The fight against rats is full of surprises, and one of the biggest of all occurs every week at Salinas, an Ecuadoran restaurant at 499 Fifth Avenue in Park Slope. In this pleasant setting, patrons – people just as likely as the rest of us to spend part of their paycheck fighting vermin – tuck into a heaping plate of what looks dangerously close to roasted rat.

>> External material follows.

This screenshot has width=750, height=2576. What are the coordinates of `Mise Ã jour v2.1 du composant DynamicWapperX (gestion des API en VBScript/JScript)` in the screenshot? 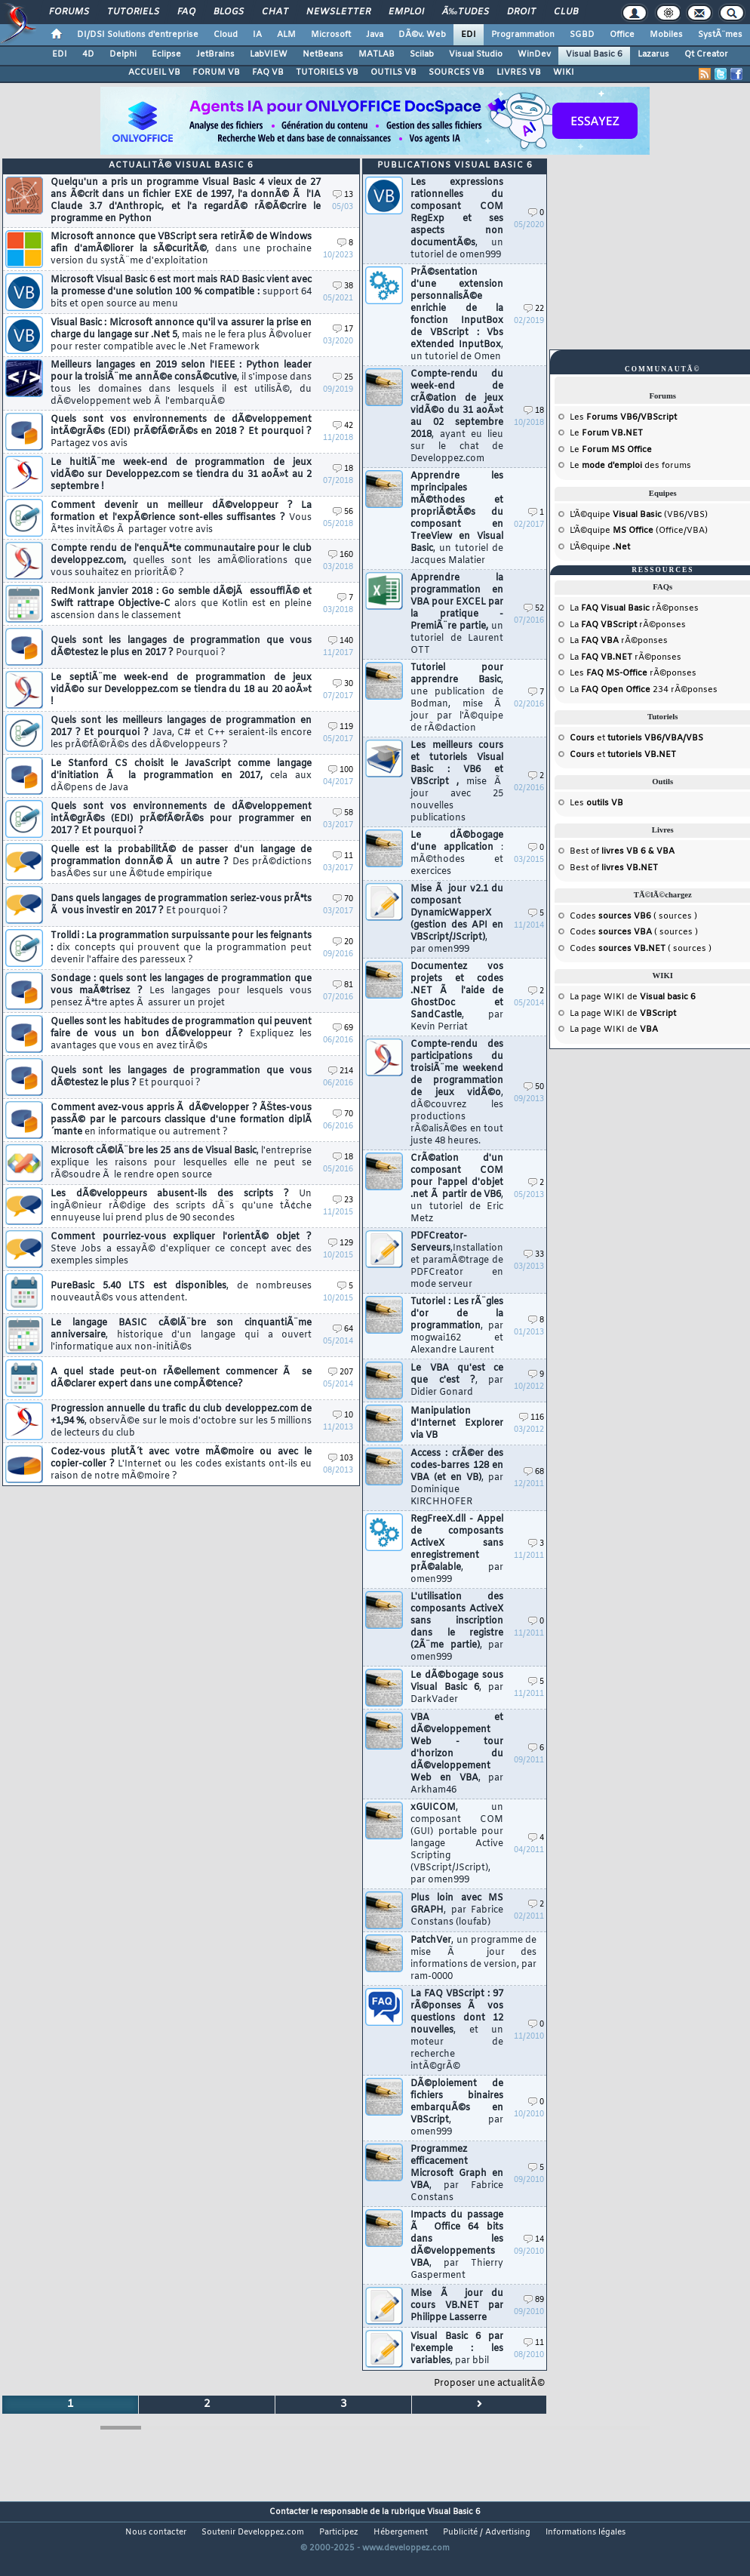 It's located at (456, 919).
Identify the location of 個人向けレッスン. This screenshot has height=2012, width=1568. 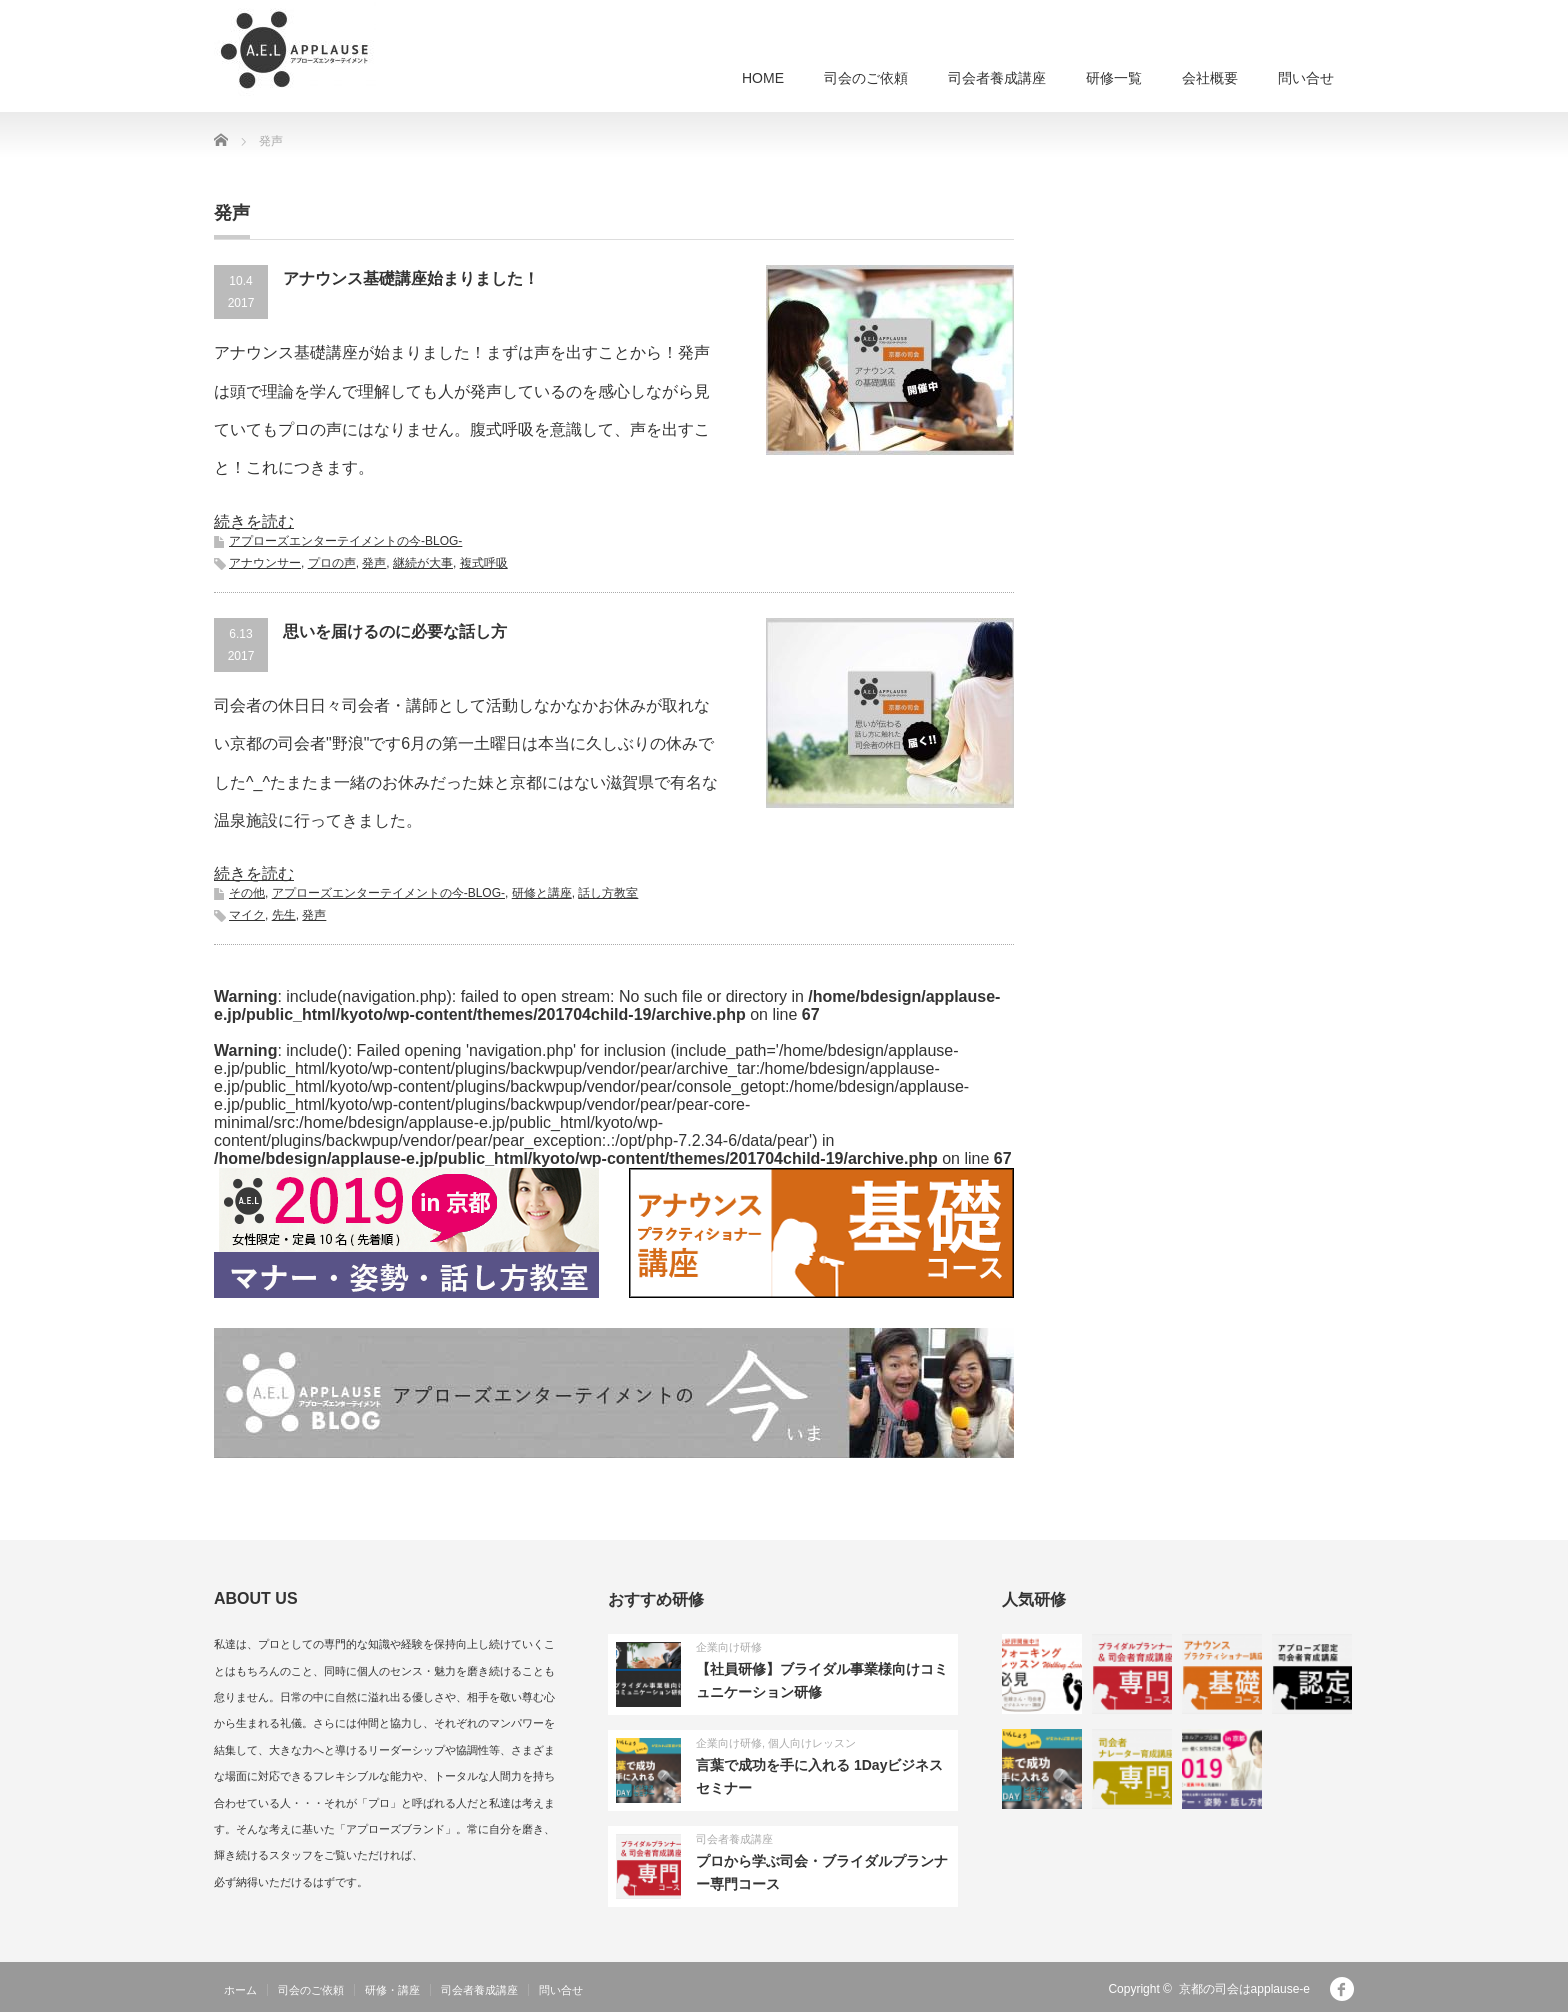 (812, 1743).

It’s not actually rat; it’s guinea pig, the national dish of Ecuador. But to most New Yorkers’ eyes, it looks like our favorite public-health risk. In a flourish that does nothing whatsoever to combat that impression, cuy (rhymes with Roy, especially in Paul Simon songs) is served whole-in-body, pointy ears, cloven paws, razorlike tiny teeth, and all. Carving it is like a gruesome ER sequence, and I can’t remember another time I wondered whether the meat I was eating was a boy or a girl – though, thankfully, there was no evidence either way.
Carlos Guaman, the restaurant’s proprietor, buys the skinned animals from Los Paisanos, a butcher shop in Queens, the borough that’s home to most of the city’s residents of Ecuadoran heritage. The rodents are flown in weekly from Ecuador, marinated in garlic and peppers for a day, and served as a special Friday through Sunday for $30 a plate. “Generally, we serve around 35 a weekend, usually to Ecuadoran people, but some Japanese and Americans like it, too,” says Guaman. “Here, people have them as pets, so they don’t think of them as food. In Ecuador, they raise them on farms to eat. But even then, running around, they look like pudgy rats.”
Nevertheless, they’ve been a popular element of Andean cuisine since the days of the Incas. Named after the noise they make (Waiter, I’ll have a cut of your finest moo), they’re high in protein and easy to raise. In addition, some believe them to have special healing powers. On the plate, they’re dark and gamey, with flesh that’s chewier than Bubblicious. The closest comparison, in terms of flavor, is to duck meat. But in presentation cuy is so thoroughly un-ducklike that it’s difficult to mistake it for, or even compare it to, any other species. “People who order it know that they want it,” says Guaman. “It wouldn’t be a party without cuy.”
Let that serve as an inspiration to a city full of rodent-haters: If you can’t beat ‘em, eat ‘em.